■ What you are asked to do
Leave the pictures out and restate each entry below word for word.

********

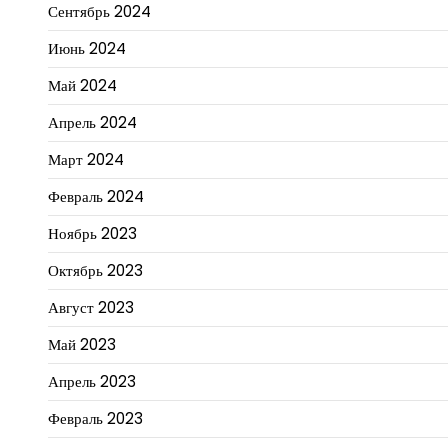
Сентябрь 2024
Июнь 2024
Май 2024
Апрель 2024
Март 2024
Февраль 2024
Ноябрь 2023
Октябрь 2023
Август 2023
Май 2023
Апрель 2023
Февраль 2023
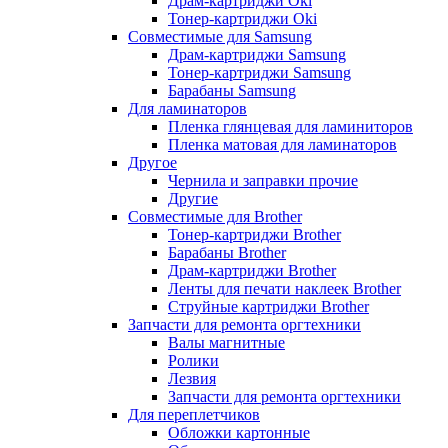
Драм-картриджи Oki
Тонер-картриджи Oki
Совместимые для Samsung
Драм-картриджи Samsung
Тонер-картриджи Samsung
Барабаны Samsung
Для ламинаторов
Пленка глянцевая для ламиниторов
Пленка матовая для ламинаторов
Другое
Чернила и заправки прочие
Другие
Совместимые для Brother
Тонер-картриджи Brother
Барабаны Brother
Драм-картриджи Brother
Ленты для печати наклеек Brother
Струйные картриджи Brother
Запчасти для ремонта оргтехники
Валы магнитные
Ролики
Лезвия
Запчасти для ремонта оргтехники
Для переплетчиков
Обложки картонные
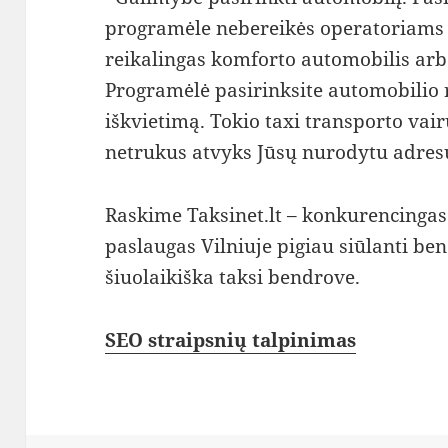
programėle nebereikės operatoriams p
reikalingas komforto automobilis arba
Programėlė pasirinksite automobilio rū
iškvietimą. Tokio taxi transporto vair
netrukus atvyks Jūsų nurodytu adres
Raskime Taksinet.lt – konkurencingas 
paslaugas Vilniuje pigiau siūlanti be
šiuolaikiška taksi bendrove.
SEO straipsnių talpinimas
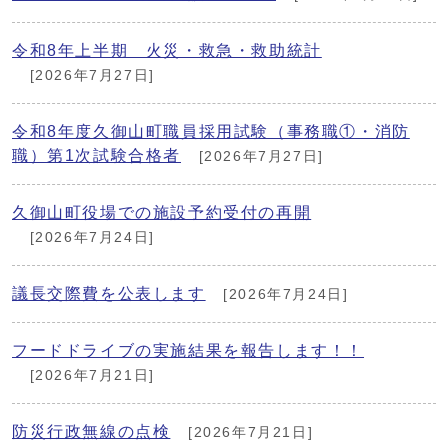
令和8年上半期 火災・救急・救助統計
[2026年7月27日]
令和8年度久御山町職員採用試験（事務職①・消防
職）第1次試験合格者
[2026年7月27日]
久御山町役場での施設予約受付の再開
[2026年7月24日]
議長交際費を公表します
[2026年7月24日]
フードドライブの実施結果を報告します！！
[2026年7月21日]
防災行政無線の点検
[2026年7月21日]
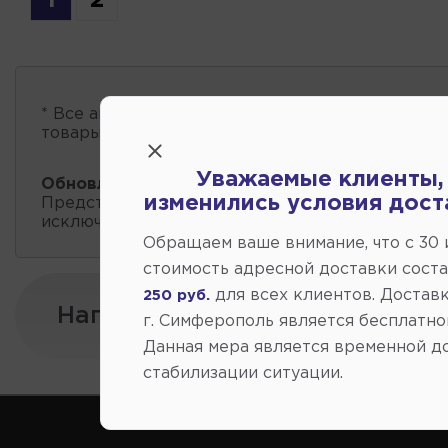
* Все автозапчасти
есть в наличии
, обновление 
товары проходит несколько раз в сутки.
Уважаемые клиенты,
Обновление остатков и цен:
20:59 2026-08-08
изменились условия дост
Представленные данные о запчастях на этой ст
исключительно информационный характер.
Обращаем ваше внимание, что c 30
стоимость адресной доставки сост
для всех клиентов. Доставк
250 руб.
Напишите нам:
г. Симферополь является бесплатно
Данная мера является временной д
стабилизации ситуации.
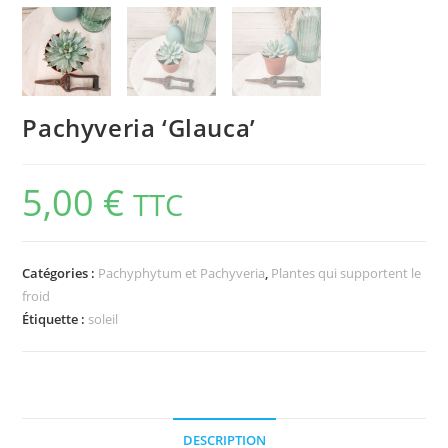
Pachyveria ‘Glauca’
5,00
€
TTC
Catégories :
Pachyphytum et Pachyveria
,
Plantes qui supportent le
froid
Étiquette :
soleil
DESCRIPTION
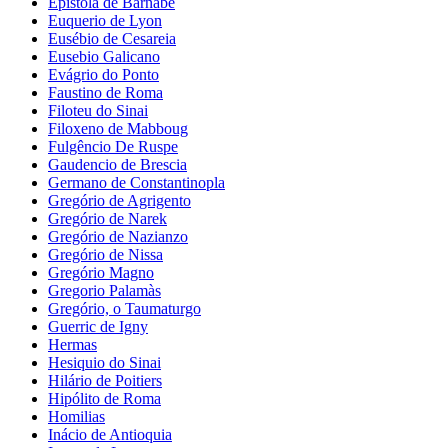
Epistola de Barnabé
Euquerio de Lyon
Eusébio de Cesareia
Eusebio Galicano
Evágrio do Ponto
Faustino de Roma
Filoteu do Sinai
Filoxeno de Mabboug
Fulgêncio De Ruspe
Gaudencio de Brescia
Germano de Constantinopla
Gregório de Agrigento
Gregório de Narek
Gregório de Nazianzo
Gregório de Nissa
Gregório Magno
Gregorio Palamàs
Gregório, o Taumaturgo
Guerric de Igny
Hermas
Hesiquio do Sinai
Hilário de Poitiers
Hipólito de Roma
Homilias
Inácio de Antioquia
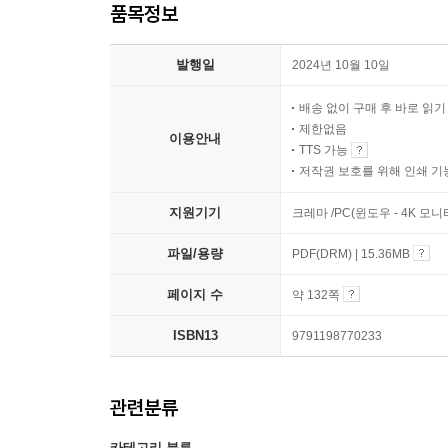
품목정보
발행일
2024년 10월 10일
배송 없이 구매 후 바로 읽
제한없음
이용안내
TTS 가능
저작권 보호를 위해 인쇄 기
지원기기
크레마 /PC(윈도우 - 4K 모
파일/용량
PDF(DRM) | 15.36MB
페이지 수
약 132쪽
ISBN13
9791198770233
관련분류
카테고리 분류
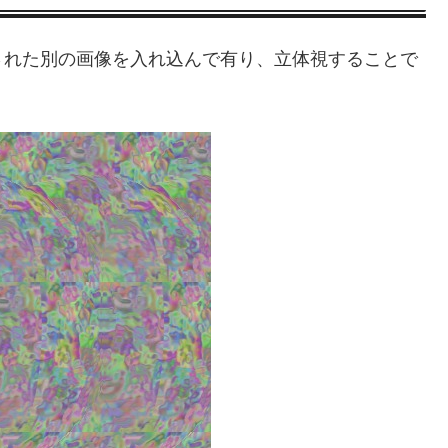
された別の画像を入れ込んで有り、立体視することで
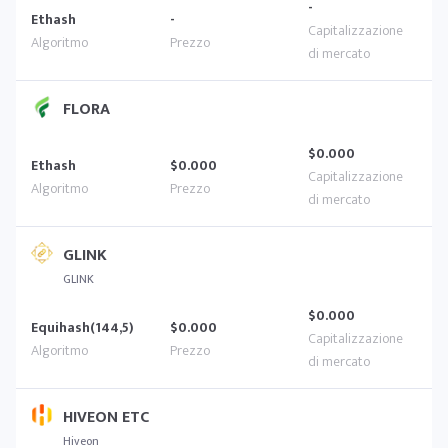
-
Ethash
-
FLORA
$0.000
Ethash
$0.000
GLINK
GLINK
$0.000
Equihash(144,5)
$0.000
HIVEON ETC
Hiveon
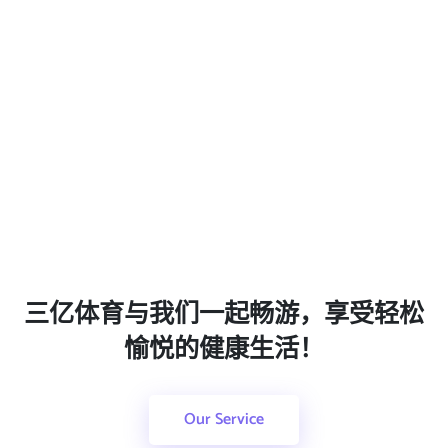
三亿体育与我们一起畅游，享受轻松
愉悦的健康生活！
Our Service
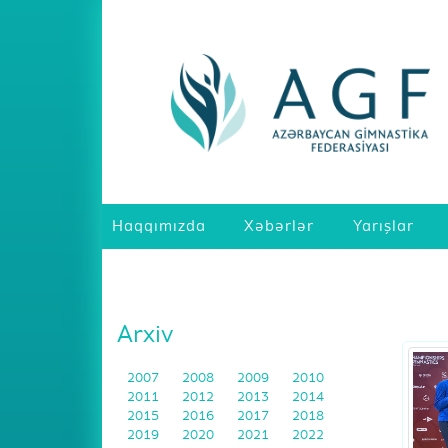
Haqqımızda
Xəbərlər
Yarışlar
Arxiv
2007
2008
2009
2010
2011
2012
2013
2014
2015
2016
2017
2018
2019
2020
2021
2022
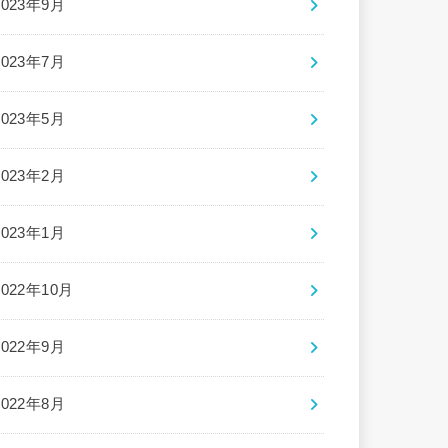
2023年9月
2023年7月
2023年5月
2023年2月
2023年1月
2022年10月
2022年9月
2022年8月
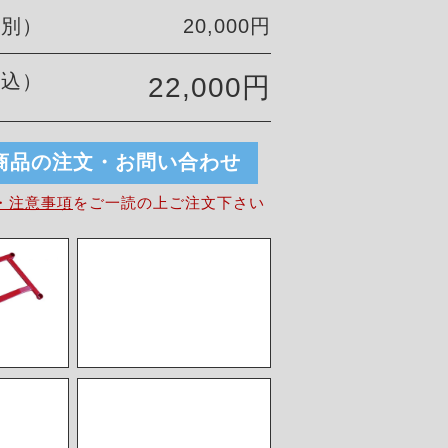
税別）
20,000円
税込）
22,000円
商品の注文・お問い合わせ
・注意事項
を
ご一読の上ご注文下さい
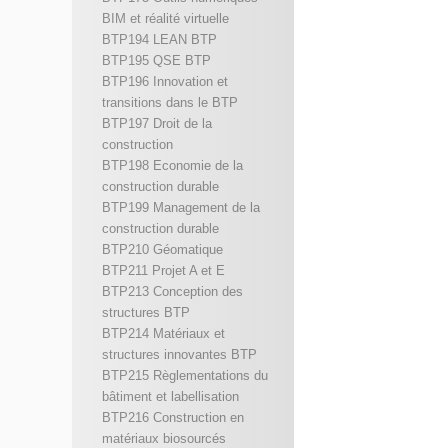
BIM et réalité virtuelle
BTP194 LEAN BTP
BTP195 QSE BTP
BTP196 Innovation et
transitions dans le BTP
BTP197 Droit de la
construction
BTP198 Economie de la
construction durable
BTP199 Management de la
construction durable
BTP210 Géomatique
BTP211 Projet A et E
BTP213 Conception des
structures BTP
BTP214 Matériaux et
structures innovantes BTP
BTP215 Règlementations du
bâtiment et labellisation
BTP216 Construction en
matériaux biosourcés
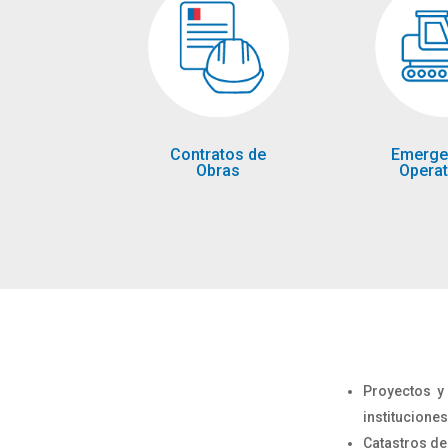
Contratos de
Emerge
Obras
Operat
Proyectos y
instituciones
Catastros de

********

■ Output for this task
Сентябрь 2024
Июнь 2024
Май 2024
Апрель 2024
Март 2024
Февраль 2024
Ноябрь 2023
Октябрь 2023
Август 2023
Май 2023
Апрель 2023
Февраль 2023
Драм-картриджи Oki
Тонер-картриджи Oki
Совместимые для Samsung
Драм-картриджи Samsung
Тонер-картриджи Samsung
Барабаны Samsung
Для ламинаторов
Пленка глянцевая для ламиниторов
Пленка матовая для ламинаторов
Другое
Чернила и заправки прочие
Другие
Совместимые для Brother
Тонер-картриджи Brother
Барабаны Brother
Драм-картриджи Brother
Ленты для печати наклеек Brother
Струйные картриджи Brother
Запчасти для ремонта оргтехники
Валы магнитные
Ролики
Лезвия
Запчасти для ремонта оргтехники
Для переплетчиков
Обложки картонные
programėle nebereikės operatoriams p
reikalingas komforto automobilis arba
Programėlė pasirinksite automobilio rū
iškvietimą. Tokio taxi transporto vair
netrukus atvyks Jūsų nurodytu adres
Raskime Taksinet.lt – konkurencingas 
paslaugas Vilniuje pigiau siūlanti be
šiuolaikiška taksi bendrove.
SEO straipsnių talpinimas
令和8年上半期 火災・救急・救助統計
[2026年7月27日]
令和8年度久御山町職員採用試験（事務職①・消防
職）第1次試験合格者
[2026年7月27日]
久御山町役場での施設予約受付の再開
[2026年7月24日]
議長交際費を公表します
[2026年7月24日]
フードドライブの実施結果を報告します！！
[2026年7月21日]
防災行政無線の点検
[2026年7月21日]
* Все автозапчасти
есть в наличии
, обновление 
товары проходит несколько раз в сутки.
Уважаемые клиенты,
Обновление остатков и цен:
20:59 2026-08-08
изменились условия дост
Представленные данные о запчастях на этой ст
исключительно информационный характер.
Обращаем ваше внимание, что c 30
стоимость адресной доставки сост
для всех клиентов. Доставк
250 руб.
Напишите нам:
г. Симферополь является бесплатно
Данная мера является временной д
стабилизации ситуации.
Pachyveria ‘Glauca’
5,00
€
TTC
Catégories :
Pachyphytum et Pachyveria
,
Plantes qui supportent le
froid
Étiquette :
soleil
DESCRIPTION
Epistola de Barnabé
Euquerio de Lyon
Eusébio de Cesareia
Eusebio Galicano
Evágrio do Ponto
Faustino de Roma
Filoteu do Sinai
Filoxeno de Mabboug
Fulgêncio De Ruspe
Gaudencio de Brescia
Germano de Constantinopla
Gregório de Agrigento
Gregório de Narek
Gregório de Nazianzo
Gregório de Nissa
Gregório Magno
Gregorio Palamàs
Gregório, o Taumaturgo
Guerric de Igny
Hermas
Hesiquio do Sinai
Hilário de Poitiers
Hipólito de Roma
Homilias
Inácio de Antioquia
품목정보
발행일
2024년 10월 10일
배송 없이 구매 후 바로 읽
제한없음
이용안내
TTS 가능
저작권 보호를 위해 인쇄 기
지원기기
크레마 /PC(윈도우 - 4K 모
파일/용량
PDF(DRM) | 15.36MB
페이지 수
약 132쪽
ISBN13
9791198770233
관련분류
카테고리 분류
された別の画像を入れ込んで有り、立体視することで
-
Ethash
-
FLORA
$0.000
Ethash
$0.000
GLINK
GLINK
$0.000
Equihash(144,5)
$0.000
HIVEON ETC
Hiveon
三亿体育与我们一起畅游，享受轻松
愉悦的健康生活！
Our Service
Haqqımızda
Xəbərlər
Yarışlar
Arxiv
2007
2008
2009
2010
2011
2012
2013
2014
2015
2016
2017
2018
2019
2020
2021
2022
2023年9月
2023年7月
2023年5月
2023年2月
2023年1月
2022年10月
2022年9月
2022年8月
税別）
20,000円
税込）
22,000円
商品の注文・お問い合わせ
・注意事項
を
ご一読の上ご注文下さい
BIM et réalité virtuelle
BTP194 LEAN BTP
BTP195 QSE BTP
BTP196 Innovation et
transitions dans le BTP
BTP197 Droit de la
construction
BTP198 Economie de la
construction durable
BTP199 Management de la
construction durable
BTP210 Géomatique
BTP211 Projet A et E
BTP213 Conception des
structures BTP
BTP214 Matériaux et
structures innovantes BTP
BTP215 Règlementations du
bâtiment et labellisation
BTP216 Construction en
matériaux biosourcés
Contratos de
Emerge
Obras
Operat
Proyectos y
instituciones
Catastros de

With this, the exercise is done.